(Listed records)
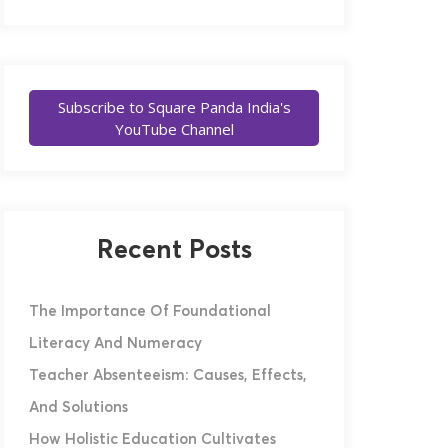
Subscribe to Square Panda India's
YouTube Channel
Recent Posts
The Importance Of Foundational
Literacy And Numeracy
Teacher Absenteeism: Causes, Effects,
And Solutions
How Holistic Education Cultivates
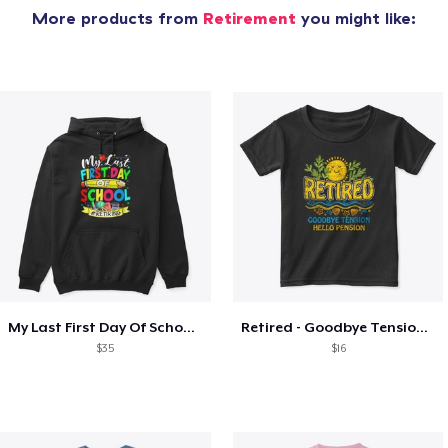
More products from
Retirement
you might like:
My Last First Day Of School Retiring
Retired - Goodbye Tension Hello Pension
$35
$16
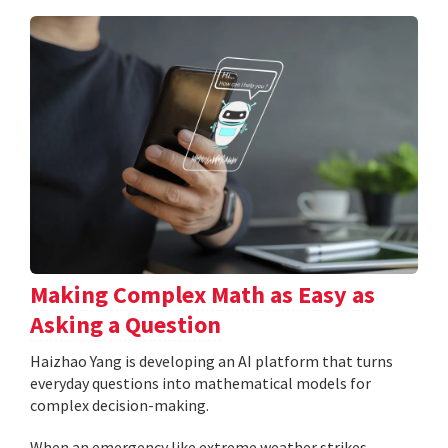
Making Complex Math as Easy as
Asking a Question
Haizhao Yang is developing an AI platform that turns
everyday questions into mathematical models for
complex decision-making.
When an emergency like extreme weather strikes,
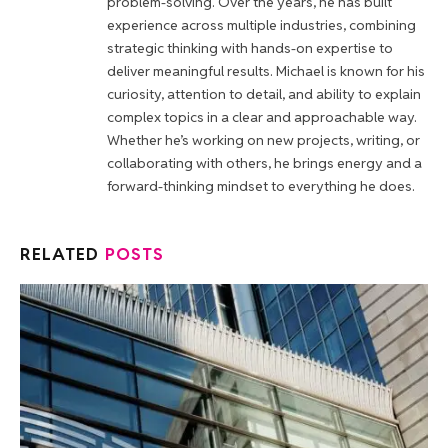
problem-solving. Over the years, he has built
experience across multiple industries, combining
strategic thinking with hands-on expertise to
deliver meaningful results. Michael is known for his
curiosity, attention to detail, and ability to explain
complex topics in a clear and approachable way.
Whether he’s working on new projects, writing, or
collaborating with others, he brings energy and a
forward-thinking mindset to everything he does.
RELATED
POSTS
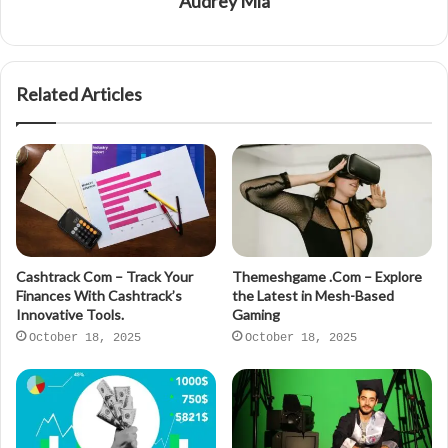
Audrey Mia
Related Articles
Cashtrack Com – Track Your
Themeshgame .Com – Explore
Finances With Cashtrack’s
the Latest in Mesh-Based
Innovative Tools.
Gaming
October 18, 2025
October 18, 2025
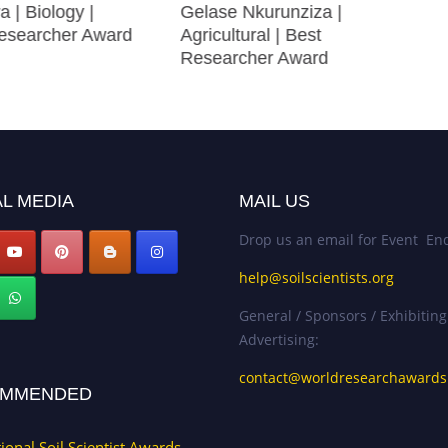
a | Biology |
Gelase Nkurunziza |
searcher Award
Agricultural | Best
Researcher Award
L MEDIA
MAIL US
Drop us an email for Event Enq
help@soilscientists.org
General / Sponsors / Exhibiting
Advertising:
contact@worldresearchaward
MMENDED
tional Soil Scientist Awards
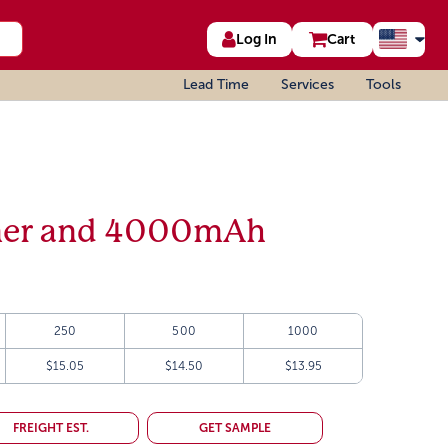
Log In
Cart
Lead Time
Services
Tools
er and 4000mAh
250
500
1000
$15.05
$14.50
$13.95
FREIGHT EST.
GET SAMPLE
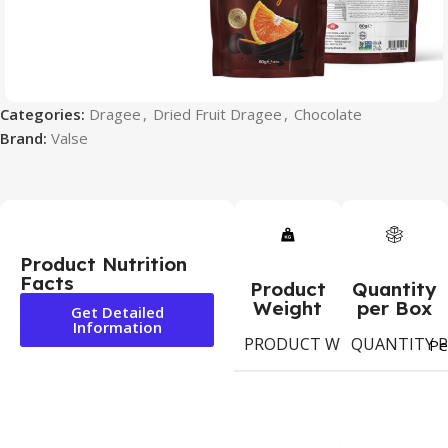
Categories:
Dragee
,
Dried Fruit Dragee
,
Chocolate
Brand:
Valse
Product Nutrition
Facts
Product
Quantity
Weight
per Box
Get Detailed
Information
PRODUCT WEIGHT
QUANTITY P
80g
Pe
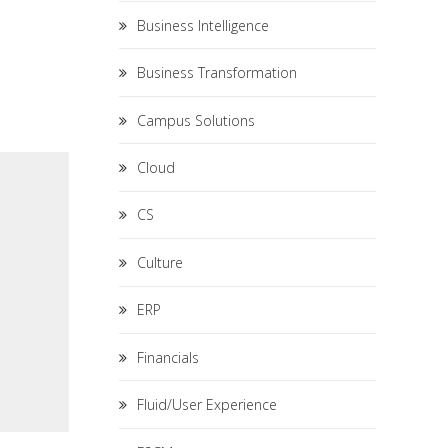
Business Intelligence
Business Transformation
Campus Solutions
Cloud
CS
Culture
ERP
Financials
Fluid/User Experience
(End Listed records)
[Exercise goal] Could you repeat every entry above exactly, with each picture omitted?

[Answer box]
Subscribe to Square Panda India's
YouTube Channel
Recent Posts
The Importance Of Foundational
Literacy And Numeracy
Teacher Absenteeism: Causes, Effects,
And Solutions
How Holistic Education Cultivates
More products from
Retirement
you might like:
My Last First Day Of School Retiring
Retired - Goodbye Tension Hello Pension
$35
$16
Making Complex Math as Easy as
Asking a Question
Haizhao Yang is developing an AI platform that turns
everyday questions into mathematical models for
complex decision-making.
When an emergency like extreme weather strikes,
problem-solving. Over the years, he has built
experience across multiple industries, combining
strategic thinking with hands-on expertise to
deliver meaningful results. Michael is known for his
curiosity, attention to detail, and ability to explain
complex topics in a clear and approachable way.
Whether he’s working on new projects, writing, or
collaborating with others, he brings energy and a
forward-thinking mindset to everything he does.
RELATED
POSTS
Audrey Mia
Related Articles
Cashtrack Com – Track Your
Themeshgame .Com – Explore
Finances With Cashtrack’s
the Latest in Mesh-Based
Innovative Tools.
Gaming
October 18, 2025
October 18, 2025
a | Biology |
Gelase Nkurunziza |
searcher Award
Agricultural | Best
Researcher Award
L MEDIA
MAIL US
Drop us an email for Event Enq
help@soilscientists.org
General / Sponsors / Exhibiting
Advertising:
contact@worldresearchaward
MMENDED
tional Soil Scientist Awards
Log In
Cart
Lead Time
Services
Tools
er and 4000mAh
250
500
1000
$15.05
$14.50
$13.95
FREIGHT EST.
GET SAMPLE
Categories:
Dragee
,
Dried Fruit Dragee
,
Chocolate
Brand:
Valse
Product Nutrition
Facts
Product
Quantity
Weight
per Box
Get Detailed
Information
PRODUCT WEIGHT
QUANTITY P
80g
Pe
Business Intelligence
Business Transformation
Campus Solutions
Cloud
CS
Culture
ERP
Financials
Fluid/User Experience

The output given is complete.